Menyadari ketidakpatutan
ini, pada 6 Desember 2013, diterbitkan Surat Edaran Menteri BUMN No.02/WK.MBU/2012
tentang Keikutsertaan Pejabat di Lingkungan Kementerian BUMN Sebagai Pengurus
Forum yang intinya meminta Forum (termasuk Forum Hukum tentunya) untuk mengubah
AD/ART-nya yang mengatur keanggotaan ex-officio dari Pejabat Kementerian. Surat
Edaran ini juga eksplisit menjelaskan bahwa keberadaan forum-forum (termasuk
forum Hukum BUMN yang mengira dirinya memiliki hak konstitusi untuk peninjauan
dan penghapusan huruf g dan i Pasal 2 UU Keuangan
Negara serta penghapusan setiap sebutan BUMN pada UU Badan Pemeriksa Keuangan)

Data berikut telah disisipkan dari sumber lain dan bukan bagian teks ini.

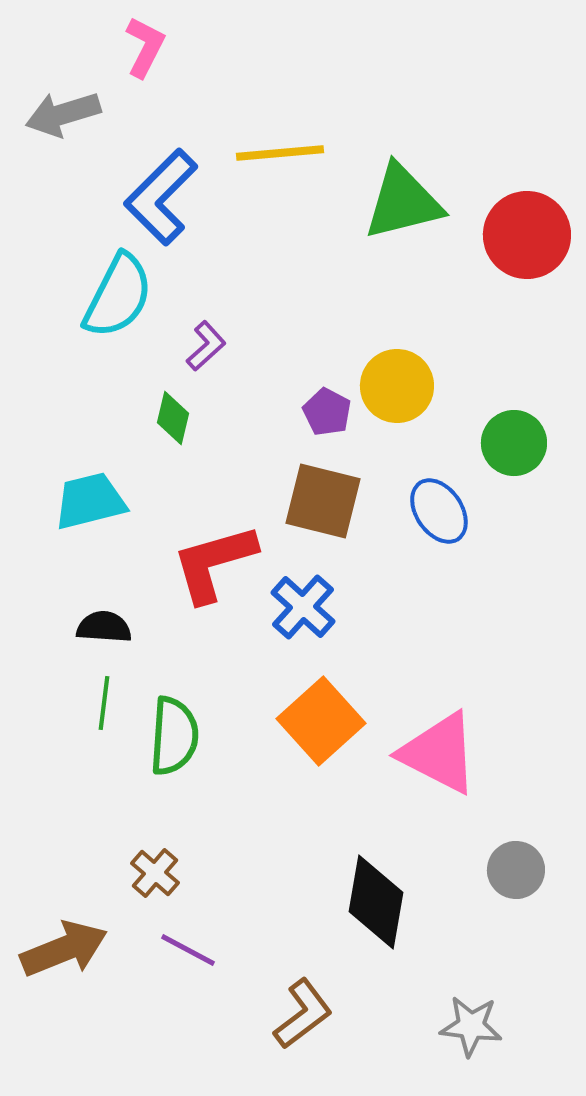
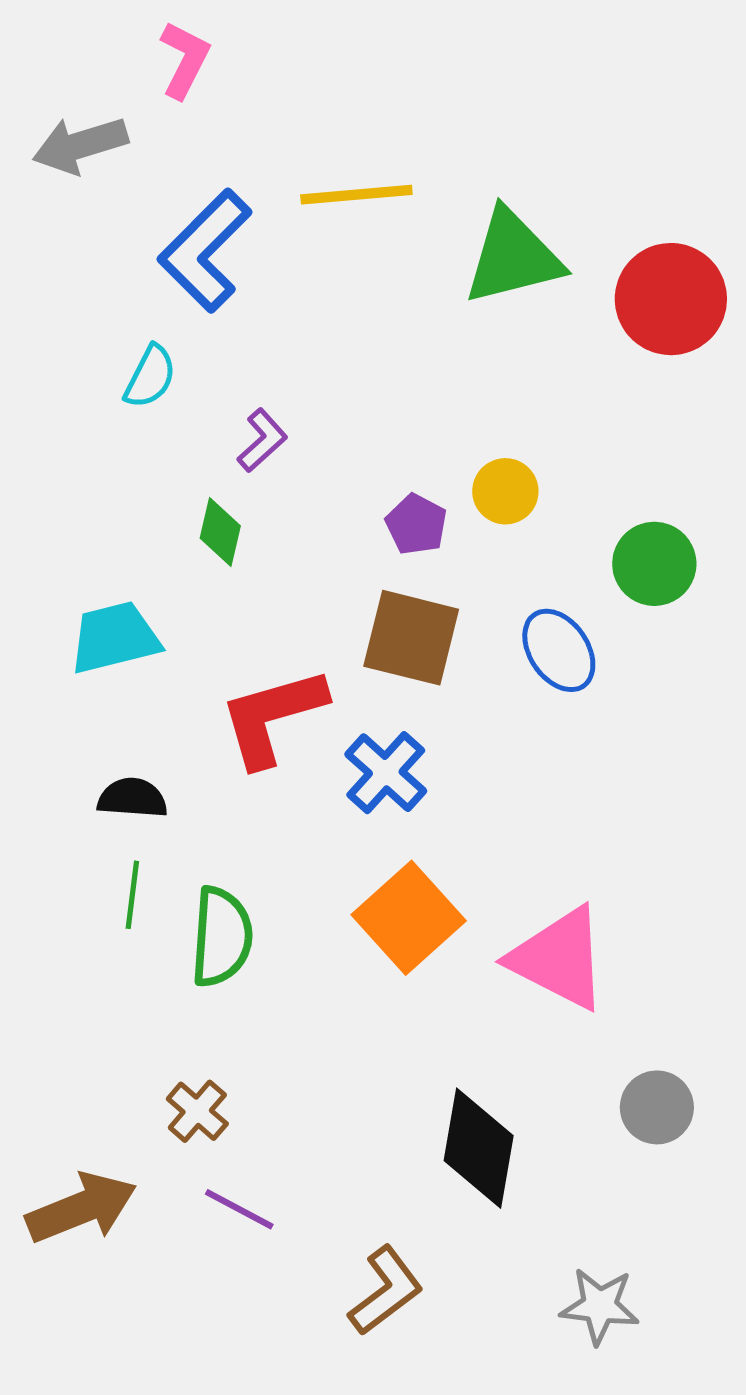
cyan semicircle: (118, 296) -> (150, 377), size x0.6
yellow circle: (397, 386) -> (505, 491), size x0.7

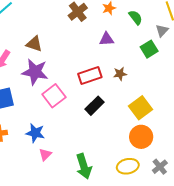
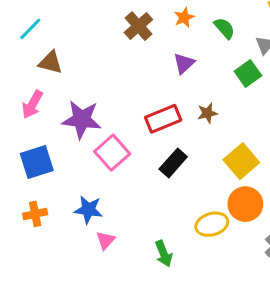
purple triangle: (107, 39) -> (184, 63), turned -35
brown triangle: (34, 44) -> (50, 62), moved
green arrow: (84, 166) -> (164, 254), size x0.7
yellow ellipse: (128, 166) -> (212, 224), moved

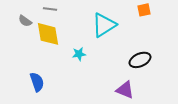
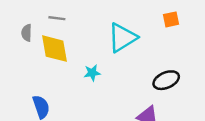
gray semicircle: (25, 21) -> (27, 33), turned 56

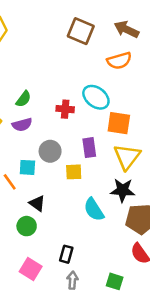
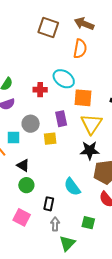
orange semicircle: (119, 61) -> (80, 49), turned -60
cyan semicircle: (94, 210) -> (72, 187), moved
green circle: (27, 226) -> (26, 185), moved

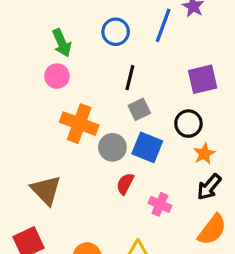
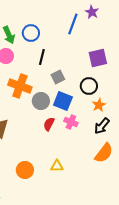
blue circle: (116, 32) -> (31, 33), moved
black line: (130, 78) -> (42, 57), moved
pink cross: (160, 204) -> (71, 122), moved

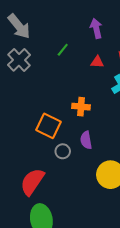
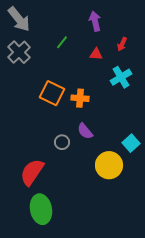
orange square: (49, 126) -> (52, 93), moved
purple semicircle: (86, 140) -> (85, 131), turned -30

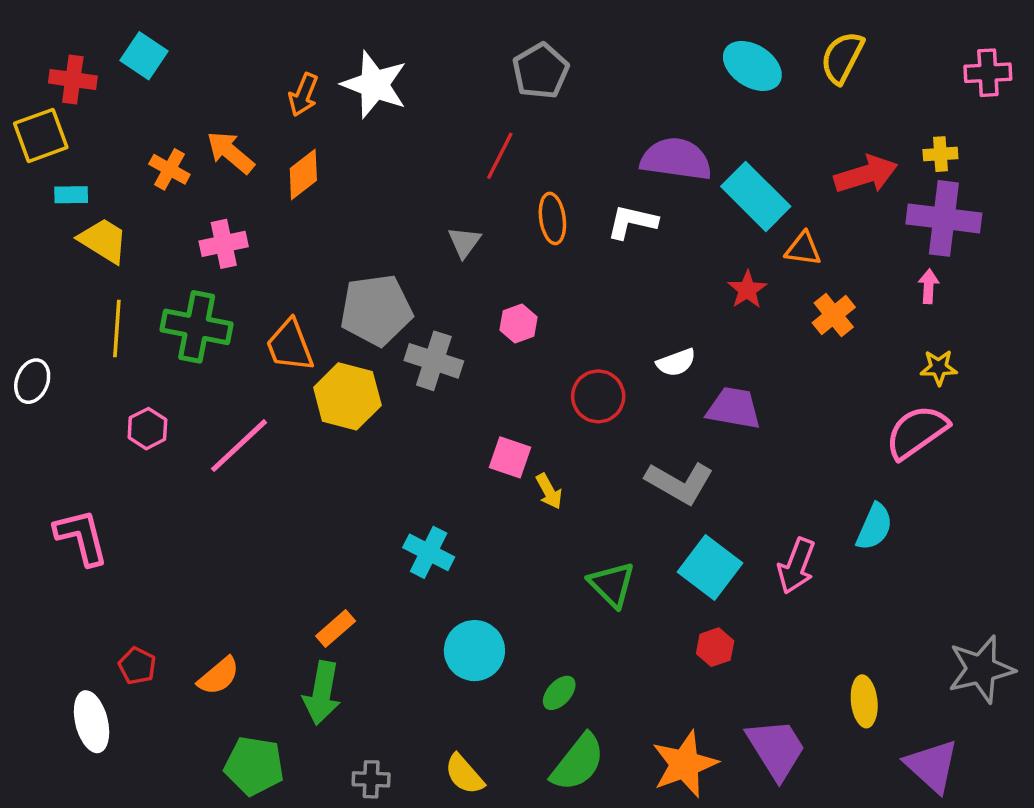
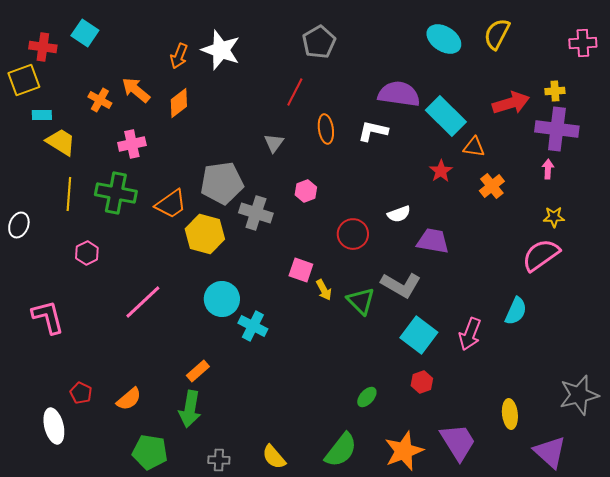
orange trapezoid: (290, 346) -> (171, 204), turned -104
pink line: (239, 446) -> (143, 302), moved
green triangle: (612, 584) -> (361, 301), moved
cyan circle: (474, 651) -> (222, 299), moved
green ellipse: (559, 693) -> (367, 397), moved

adalah legal dan diketahui oleh Menteri BUMN.
Yang perlu menjadi
perhatian adalah terjadi salah kira dari Kementerian BUMN, bahwa BUMN sudah
menjadi perikatan perdata biasa, sehingga segala macam prosedur sebagaimana
diatur pada UU BUMN dan turunannya dalam berbagai Peraturan Pemerintah patut
diabaikan. Problem serupa juga terjadi pada rencana akuisisi Perusahaan Gas
Negara oleh Pertagas, rencana akuisisi PNM dan Pegadaian oleh BRI yang pernah
terucap dan diekspose ramai oleh media massa.
Secara mikro maupun
secara makro, tentu majlis pembaca kini dapat menentukan siapa agent dan siapa pula principal serta siapa yang tidak
melaksanakan kewajiban fiduciaries
kepada principal.
Tabik.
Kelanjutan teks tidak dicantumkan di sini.